Bamboo Club
- Company type: Private company
- Industry: Nightclubs
- Founded: 2002
- Number of locations: Mamaia, Romania Brașov, Romania Miami Beach, Florida, United States
- Owner: Giosue "Joshua" Castellano
- Parent: Bamboo Group Entertainment

= Bamboo Club =

Romanian-based chain of nightclubs

Bamboo Club, nicknamed Bamboo, is a Romanian-based chain of nightclubs with headquarters in Bucharest, Romania, owned and operated by Giosue "Joshua" Castellano. The first club was opened in the capital of Romania in 2002. Bamboo Group Entertainment also includes clubs in Brașov, Mamaia and Miami Beach. Red Club and Le Gaga clubs in Bucharest together with Bamboo Ballroom, Bamboo Fitness, Bamboo Luxury and Bamboo Pool are also part of the franchise.
On January 21, 2017, the Bucharest Bamboo Club was completely destroyed by a fire. There were no victims, but many attendants were injured.

==Bamboo Miami==
The Romanian-based Group took over the historic Paris Theatre and renovated it, preserving its classic Art Deco ornamentation.
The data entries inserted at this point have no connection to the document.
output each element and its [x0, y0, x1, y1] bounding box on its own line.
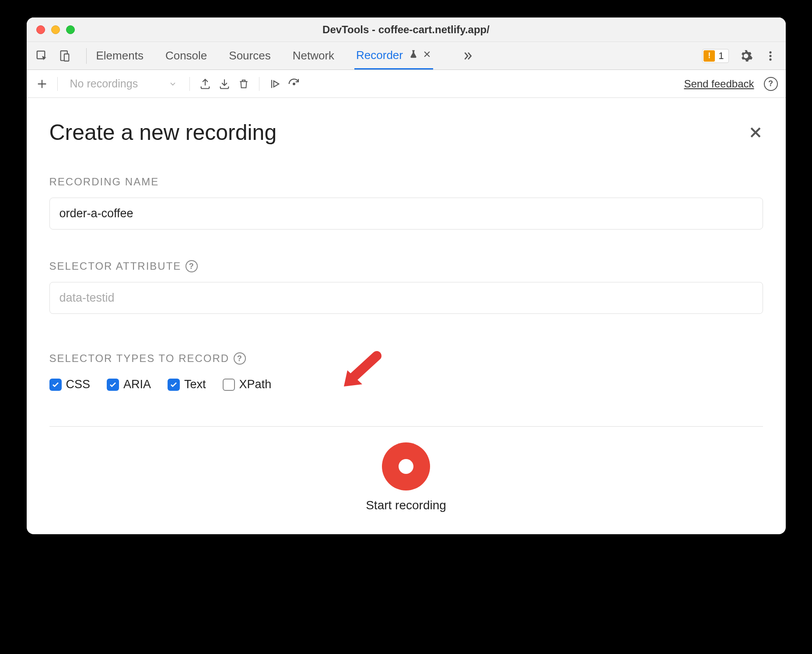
checkbox-css[interactable]: CSS [49, 378, 91, 391]
checkbox-icon [223, 379, 235, 391]
selector-types-help-icon[interactable]: ? [234, 352, 246, 365]
selector-types-row: CSS ARIA Text XPath [49, 378, 763, 391]
tab-network[interactable]: Network [291, 43, 336, 69]
selector-types-label: SELECTOR TYPES TO RECORD [49, 352, 230, 365]
chevron-down-icon [168, 80, 177, 88]
more-tabs-icon[interactable] [460, 49, 475, 63]
tabs: Elements Console Sources Network Recorde… [94, 42, 476, 70]
record-icon [399, 459, 413, 474]
tab-recorder[interactable]: Recorder [354, 42, 433, 70]
settings-icon[interactable] [738, 49, 753, 63]
recordings-dropdown-label: No recordings [70, 77, 138, 90]
svg-point-4 [769, 55, 771, 57]
recordings-dropdown[interactable]: No recordings [66, 77, 182, 90]
devtools-window: DevTools - coffee-cart.netlify.app/ Elem… [27, 17, 786, 534]
add-recording-icon[interactable] [35, 77, 49, 91]
checkbox-label: Text [184, 378, 206, 391]
device-toolbar-icon[interactable] [57, 49, 72, 63]
tab-sources[interactable]: Sources [227, 43, 272, 69]
checkbox-text[interactable]: Text [168, 378, 206, 391]
replay-icon[interactable] [267, 77, 282, 91]
delete-icon[interactable] [236, 77, 251, 91]
tabbar: Elements Console Sources Network Recorde… [27, 42, 786, 70]
step-icon[interactable] [287, 77, 301, 91]
footer: Start recording [49, 426, 763, 534]
selector-attribute-label: SELECTOR ATTRIBUTE [49, 260, 182, 272]
flask-icon [409, 49, 418, 59]
checkbox-icon [107, 379, 119, 391]
window-title: DevTools - coffee-cart.netlify.app/ [27, 24, 786, 36]
checkbox-icon [49, 379, 62, 391]
checkbox-label: XPath [239, 378, 272, 391]
checkbox-label: ARIA [123, 378, 151, 391]
recording-name-input[interactable] [49, 198, 763, 230]
tab-elements[interactable]: Elements [94, 43, 145, 69]
help-icon[interactable]: ? [764, 77, 778, 91]
selector-attribute-input[interactable] [49, 282, 763, 314]
recording-name-label: RECORDING NAME [49, 176, 763, 188]
inspect-element-icon[interactable] [35, 49, 49, 63]
start-recording-label: Start recording [366, 498, 446, 512]
kebab-menu-icon[interactable] [763, 49, 778, 63]
close-panel-icon[interactable] [748, 125, 763, 140]
warning-icon: ! [704, 50, 715, 62]
checkbox-icon [168, 379, 180, 391]
checkbox-label: CSS [66, 378, 91, 391]
export-icon[interactable] [198, 77, 213, 91]
recorder-toolbar: No recordings Send feedback ? [27, 70, 786, 98]
titlebar: DevTools - coffee-cart.netlify.app/ [27, 17, 786, 42]
annotation-arrow-icon [340, 349, 383, 393]
content: Create a new recording RECORDING NAME SE… [27, 98, 786, 534]
tab-console[interactable]: Console [164, 43, 209, 69]
svg-point-5 [769, 58, 771, 60]
checkbox-aria[interactable]: ARIA [107, 378, 151, 391]
svg-point-3 [769, 51, 771, 53]
warnings-count: 1 [718, 50, 724, 62]
selector-attribute-help-icon[interactable]: ? [186, 260, 198, 272]
svg-rect-2 [64, 54, 69, 61]
checkbox-xpath[interactable]: XPath [223, 378, 272, 391]
svg-point-6 [293, 83, 295, 85]
send-feedback-link[interactable]: Send feedback [684, 78, 754, 90]
warnings-badge[interactable]: ! 1 [702, 49, 728, 63]
tab-recorder-label: Recorder [356, 49, 403, 62]
page-title: Create a new recording [49, 120, 277, 145]
import-icon[interactable] [217, 77, 232, 91]
close-tab-icon[interactable] [423, 50, 431, 59]
start-recording-button[interactable] [382, 442, 430, 491]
The venue features now a 2 ton Swarovski crystal chandelier and was supplied with Audio Formula L-Acoustics loudspeaker system.

== Franchises ==
- Romania
- Bucharest.
- Mamaia.
- Brașov.
- Cluj-Napoca

- United States
- Miami Beach, Florida (located at Paris Theatre on 550 Washington Avenue, South Beach).